To those in the learning phase, there is VERY little value in the oxygen tox discussions the last few pages.
 
And that is just rubbish. Millions of dives happen within the bounds of the tables and without CNS hits. Millions of very fun dives with very enjoyable amounts of bottom time. Those tables give a very safe baseline that MOST divers can and do use for enjoyable dives without incident.
I mean, he is telling you that the real limit is beyond the published limit, then your response is to say millions of dives happen without incident below the established limit, which he told you is likely way below the real limit!
How do you even respond to that?
 
Regardless of where the data came from, it’s not a useful tool.
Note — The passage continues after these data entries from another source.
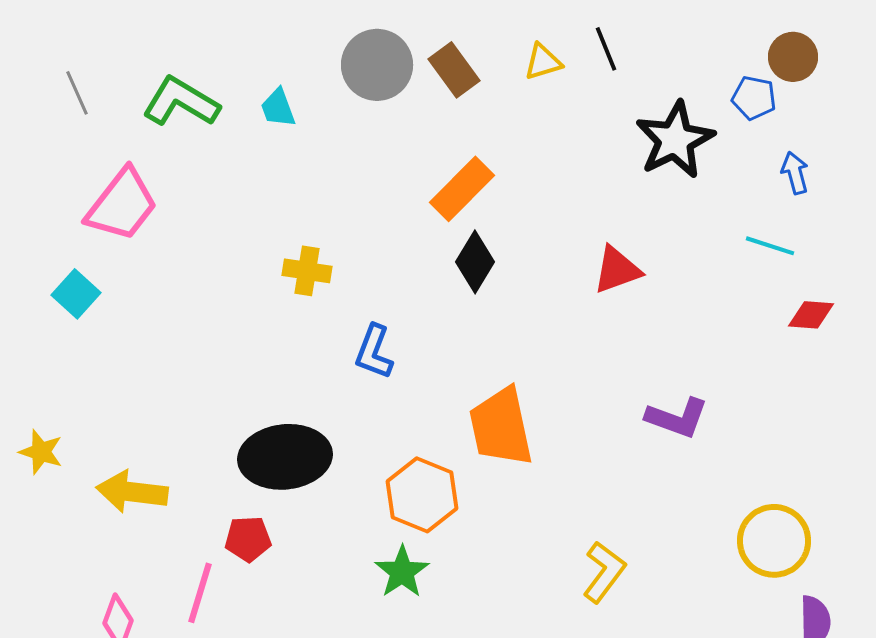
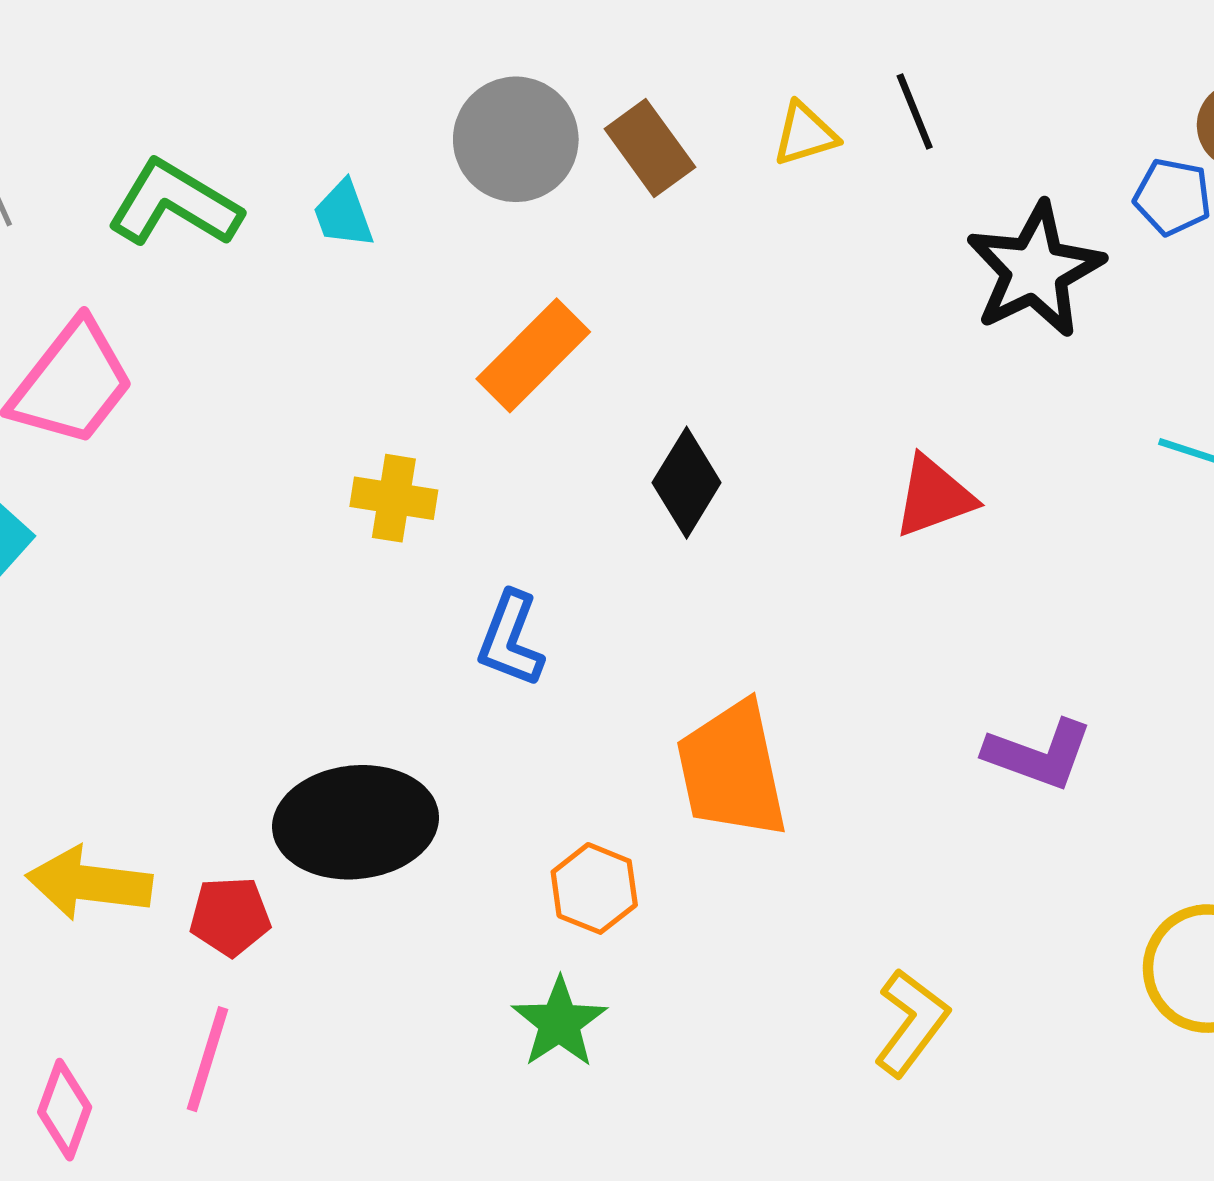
orange rectangle: (462, 189) -> (533, 355), moved
orange hexagon: (422, 495) -> (594, 888), size x0.7
red pentagon: (248, 539) -> (230, 916), moved

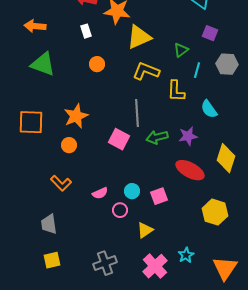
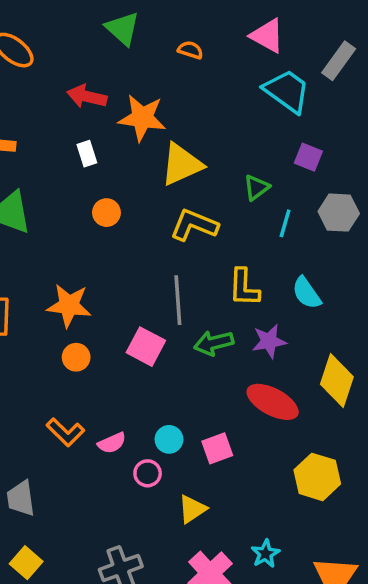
yellow L-shape: (176, 91) -> (244, 288), moved
orange star: (76, 116) -> (69, 305), turned 30
orange circle: (69, 145) -> (76, 357), moved
orange L-shape: (61, 183) -> (65, 432), moved
yellow square: (52, 260) -> (26, 563), turned -36

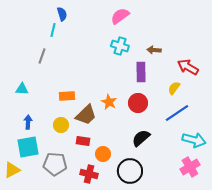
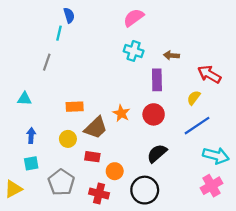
cyan square: (28, 147) -> (31, 163), size x0.6
gray pentagon: (55, 164) -> (61, 182), turned 30

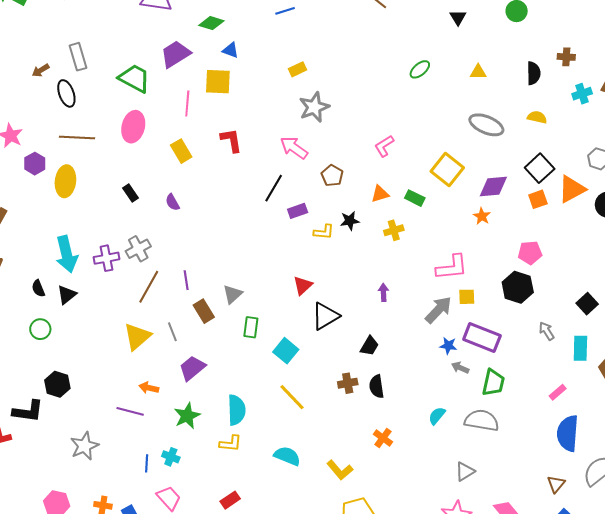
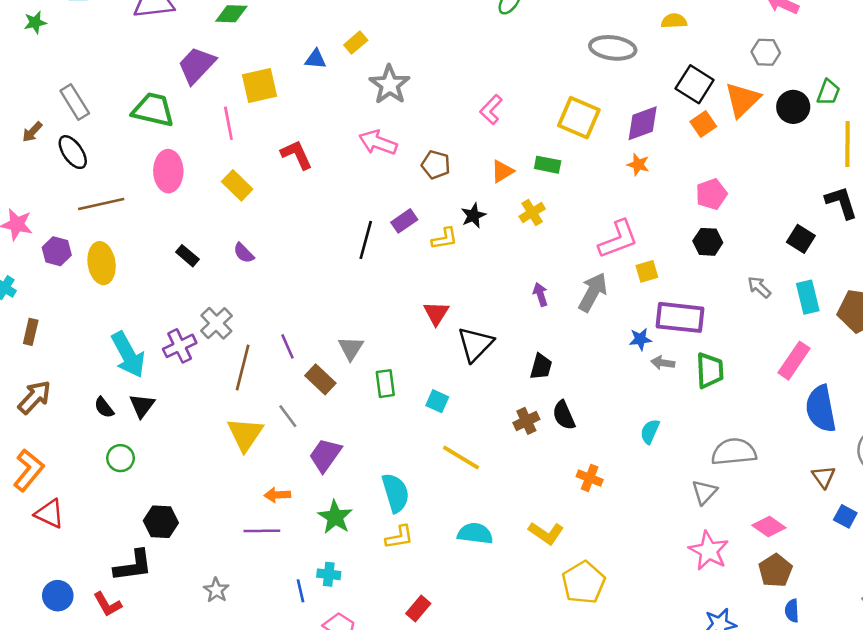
blue triangle: (231, 50) -> (316, 59), moved
black line: (274, 188) -> (366, 240), moved
black hexagon: (518, 287) -> (708, 242), size x0.7
gray arrow: (439, 310) -> (593, 292), moved
cyan square: (286, 351) -> (437, 401), size x0.7
pink rectangle: (558, 392) -> (794, 361), size x1.6
gray semicircle: (482, 420) -> (734, 452), moved
gray star: (85, 446) -> (216, 590), size x0.7

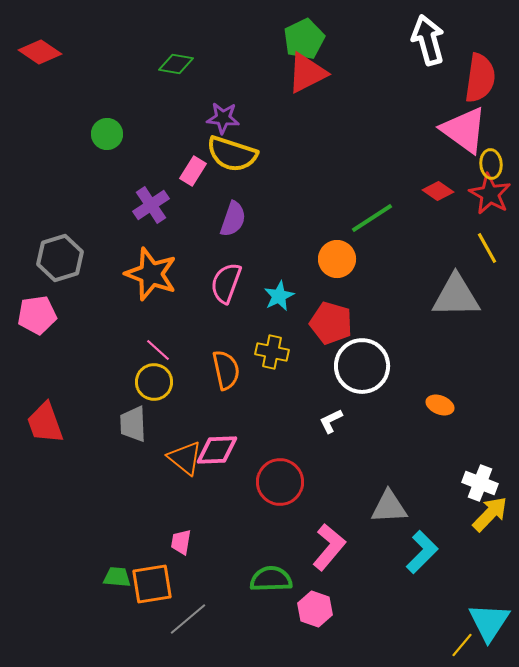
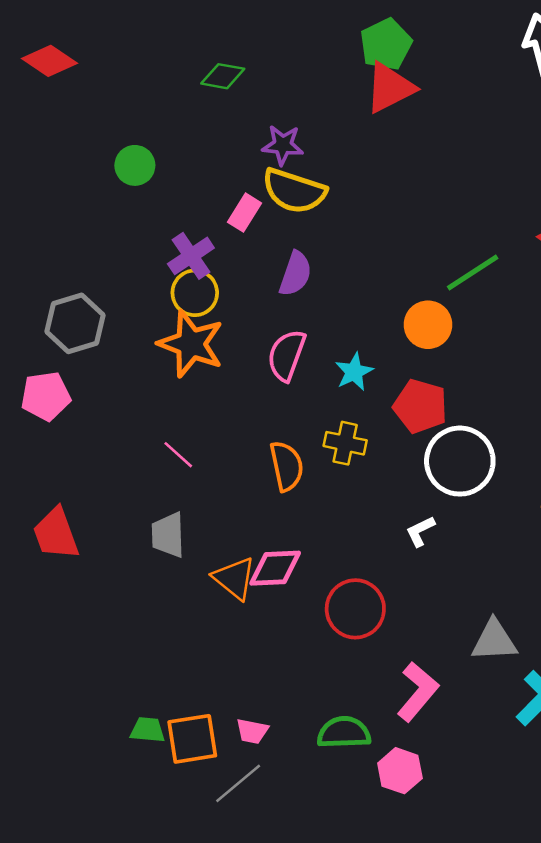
pink line: (158, 350) -> (178, 455), moved
yellow circle: (154, 382) -> (195, 293), moved
pink trapezoid: (181, 542) -> (252, 731), moved, turned -88

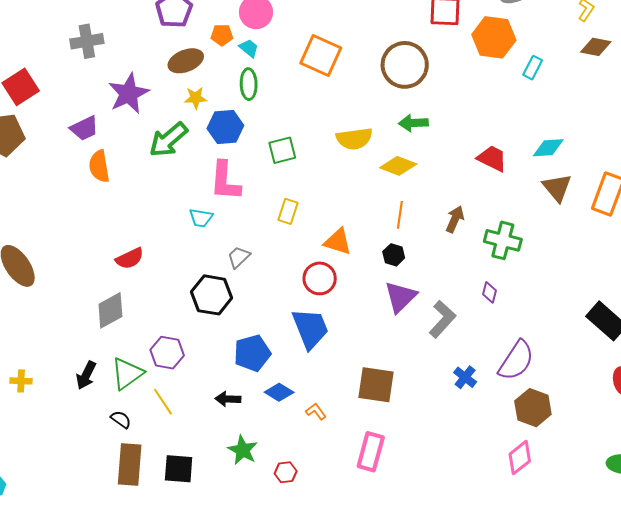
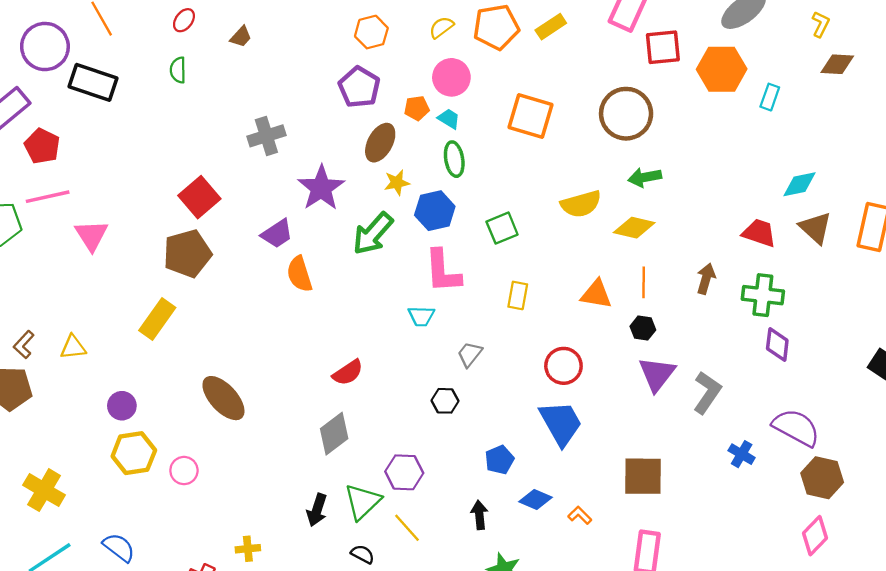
brown ellipse: (186, 61) -> (380, 143), turned -32
red trapezoid: (492, 158) -> (759, 233), moved
orange triangle: (338, 242) -> (596, 294), moved
purple diamond: (490, 292) -> (777, 345), moved, size x1.4
black hexagon: (212, 295) -> (445, 401), size x0.6
blue pentagon: (252, 353) -> (499, 460), size x0.7
purple semicircle: (516, 361) -> (796, 428), turned -87
yellow cross: (21, 381) -> (248, 549), moved
black arrow: (228, 399) -> (479, 515), turned 90

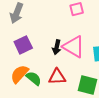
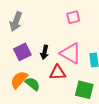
black arrow: (57, 47) -> (45, 52), moved
red triangle: (57, 77) -> (58, 73), moved

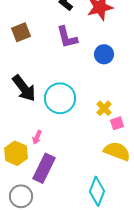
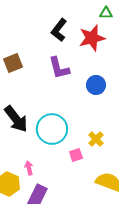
pink square: (117, 123) -> (76, 155), moved
pink arrow: (37, 137) -> (29, 168), turned 144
“100%” of the limit doesn’t really mean anything. Also, being below the limit doesn’t mean anything either. Passing 100% doesn’t mean anything. It doesn’t give you and information of value as to your risk of experiencing a CNS toxicity episode.

Yes, people have been saying that for years. Twenty something years ago, I had Kees' RGBM table software on my computer and a friend asked me to run out some tables for an upcoming dive. I did, and when I looked at it, his CNS % was way way over and I told him I wasn't going to give him the tables, he freaked out and we had this exact argument!
 
I am shocked how many instructors in this thread are confusing CNS Oxygen tox with Pulmonary Tox.
I'm not.
 


A ScubaBoard Staff Message...

I have split this thread off from around page 30 or so in a recent A&I thread. I think there is some value in this discussion on CNS limits etc, it just didn't belong on the A&I forum. The discussion thus far is a little heated here, so I would like to remind you all to play the ball and not the man. I'd rather not have to clean up this new thread. Cheers.